In its order denying the Rowes’ motion for relief from judgment, the trial court further found that the water stock had not been released from the FmHA deed of trust. Therefore, it concluded, the Rowes lacked a meritorious defense because even if the bank did not obtain title to the water stock via the quitclaim deed, the water stock passed to the bank following the foreclosure sale. Again, we disagree.
In her deposition testimony, which was attached as an exhibit to the bank’s motion for summary judgment, Geraldine Rowe stated that representatives from the FmHA informed her and Jerald Rowe that they owned sufficient equity in the farm to permit the release of the water stock. Subsequently, the water stock was indorsed over to the Rowes, who then pledged the water stock as collateral for a separate loan from the Sorensons.
The water stock, represented by certificate number 424, originally listed as owners “Richard E. Sorenson & Leslie M. Sor-enson, equity owners, U.S.A. Farmers Home Administration Department of Agriculture U.S.D.A. Mortgagee.” At the time the Rowes assumed the Sorensons’ loan, certificate No. 424 was indorsed by the FmHA’s county supervisor as follows:
The interests of the United States of America, as mortgagee of 15 shares of the capital stock of the Boulder and Lar-imer County Irrigating and Manufacturing Company, evidenced by this certificate have been terminated by transfer of the mortgage in it and therefore this certificate is assigned by the United States of America to Jerald L. Rowe and Geraldine S. Rowe, and the secretary of said Company is authorized to note this assignment in its records.

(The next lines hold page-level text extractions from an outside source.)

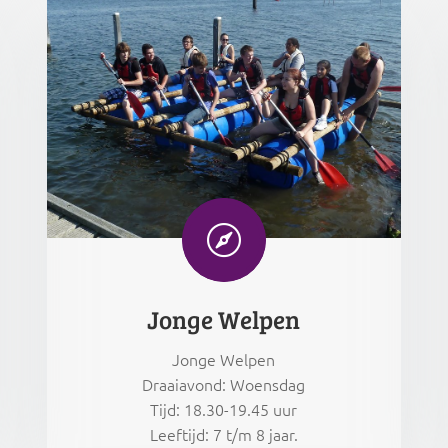

Jonge Welpen
Jonge Welpen
Draaiavond: Woensdag
Tijd: 18.30-19.45 uur
Leeftijd: 7 t/m 8 jaar.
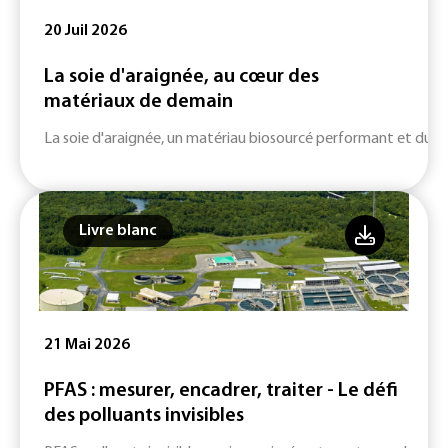
20 Juil 2026
La soie d'araignée, au cœur des
matériaux de demain
La soie d'araignée, un matériau biosourcé performant et durab
Livre blanc
21 Mai 2026
PFAS : mesurer, encadrer, traiter - Le défi
des polluants invisibles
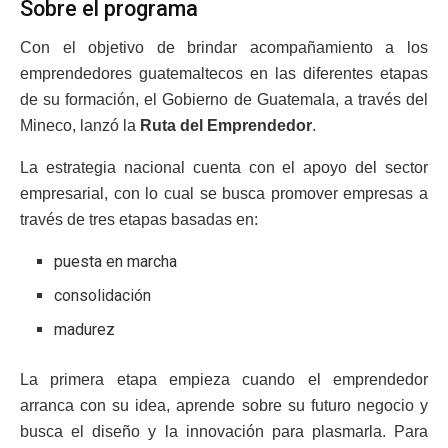
Sobre el programa
Con el objetivo de brindar acompañamiento a los
emprendedores guatemaltecos en las diferentes etapas
de su formación, el Gobierno de Guatemala, a través del
Mineco, lanzó la
Ruta del Emprendedor
.
La estrategia nacional cuenta con el apoyo del sector
empresarial, con lo cual se busca promover empresas a
través de tres etapas basadas en:
puesta en marcha
consolidación
madurez
La primera etapa empieza cuando el emprendedor
arranca con su idea, aprende sobre su futuro negocio y
busca el diseño y la innovación para plasmarla. Para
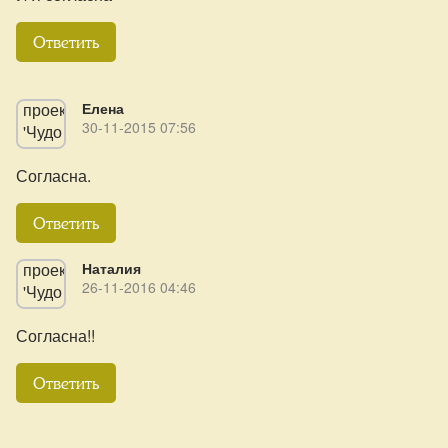
Ответить
Елена
30-11-2015 07:56
Согласна.
Ответить
Наталия
26-11-2016 04:46
Согласна!!
Ответить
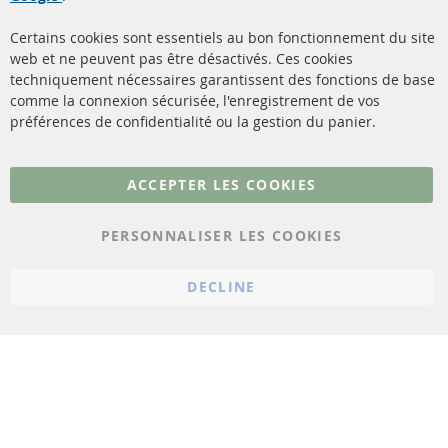
(FPD)
méthodes de payement
Catalyseur (CAT)
Certains cookies sont essentiels au bon fonctionnement du site
livraison
web et ne peuvent pas être désactivés. Ces cookies
Capteurs
techniquement nécessaires garantissent des fonctions de base
Contact
comme la connexion sécurisée, l'enregistrement de vos
Matériel de montage
Résilier le contrat
préférences de confidentialité ou la gestion du panier.
Plus de liens
ACCEPTER LES COOKIES
Protection des données
PERSONNALISER LES COOKIES
Conditions générales
Politique d'annulation
DECLINE
Mentions légales
Paramètres du cookie
© 2023 ConTra Automotive GmbH. All Rights Reserved.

Subsequently, a new stock certificate, No. 427, was issued, listing only “Jerald M. Rowe and Geraldine S. Rowe” as the owners of the water stock.
If, as the Rowes contend, the FmHA released its interest in the water stock to the Rowes, the water stock could not have passed to the bank following foreclosure of the FmHA loan because a party cannot convey more of a property interest than it owns. Therefore, we conclude that the Rowes have alleged a meritorious defense
The judgment of the trial court is reversed, and the cause is remanded for further proceedings consistent with the views expressed herein.